An \(8.00-\mu F\) capacitor is fully charged by a \(240 .-V\) battery, which is then disconnected. Next, the capacitor is connected to an initially uncharged capacitor of capacitance \(C,\) and the potential difference across it is found to be \(80.0 \mathrm{~V}\) What is \(C ?\) How much energy ends up being stored in the second capacitor?

Short Answer

Expert verified
Answer: The capacitance of the second capacitor is 16.00 μF, and the energy stored in it is 51.2 mJ.

Step by step solution

01

Determine the initial charge stored in the charged capacitor

Use the capacitor formula: \(Q = C \cdot V\), where \(Q\) represents charge, \(C\) is the capacitance (8.00 μF), and \(V\) is the potential difference (240 V). \(Q_\text{initial} = (8.00 \text{ μF}) \cdot (240 \text{ V})\) \(Q_\text{initial} = 1920 \text{ μC}\)
02

Determine the final charge stored in the charged capacitor

Again, use the capacitor formula, this time using the final potential difference (80.0 V): \(Q_{1_\text{final}} = (8.00 \text{ μF}) \cdot (80.0 \text{ V})\) \(Q_{1_\text{final}} = 640 \text{ μC}\)
03

Determine the charge stored in the second capacitor

By conservation of charge, the charge stored in the second capacitor will be the initial charge minus the final charge of the first capacitor. \(Q_{2_\text{final}} = Q_\text{initial} - Q_{1_\text{final}}\) \(Q_{2_\text{final}} = 1920 \text{ μC} - 640 \text{ μC}\) \(Q_{2_\text{final}} = 1280 \text{ μC}\)
04

Determine the capacitance of the second capacitor

Since both capacitors are connected in parallel, they share the same potential difference.
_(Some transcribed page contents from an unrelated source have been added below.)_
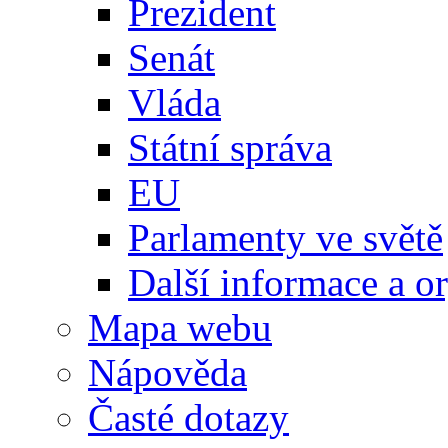
Prezident
Senát
Vláda
Státní správa
EU
Parlamenty ve světě
Další informace a o
Mapa webu
Nápověda
Časté dotazy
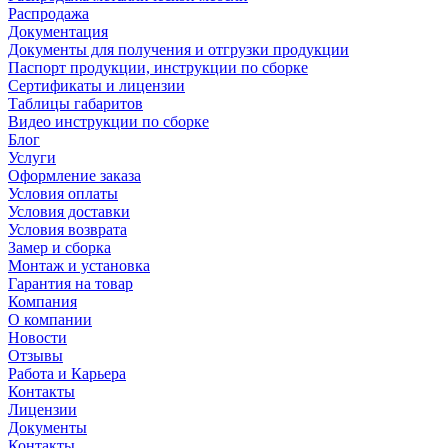
Распродажа
Документация
Документы для получения и отгрузки продукции
Паспорт продукции, инструкции по сборке
Сертификаты и лицензии
Таблицы габаритов
Видео инструкции по сборке
Блог
Услуги
Оформление заказа
Условия оплаты
Условия доставки
Условия возврата
Замер и сборка
Монтаж и установка
Гарантия на товар
Компания
О компании
Новости
Отзывы
Работа и Карьера
Контакты
Лицензии
Документы
Контакты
Using the capacitor formula, we can find the capacitance of the second capacitor: \(C = \frac{Q_{2_\text{final}}}{V}\) \(C = \frac{1280 \text{ μC}}{80.0 \text{ V}}\) \(C = 16.00 \text{ μF}\)
05

Determine the energy stored in the second capacitor

To find the energy stored in the second capacitor, we will use the energy formula for a capacitor: \(E = \frac{1}{2} CV^2\). \(E_{2_\text{final}} = \frac{1}{2}(16.00 \text{ μF})(80.0 \text{ V})^2\) \(E_{2_\text{final}} = \frac{1}{2}(16.00 \text{ μF})(6400 \text{ V}^2)\) \(E_{2_\text{final}} = 51200 \text{ μJ} = 51.2 \text{ mJ}\) Thus, the capacitance of the second capacitor is 16.00 μF, and the energy stored in it is 51.2 mJ.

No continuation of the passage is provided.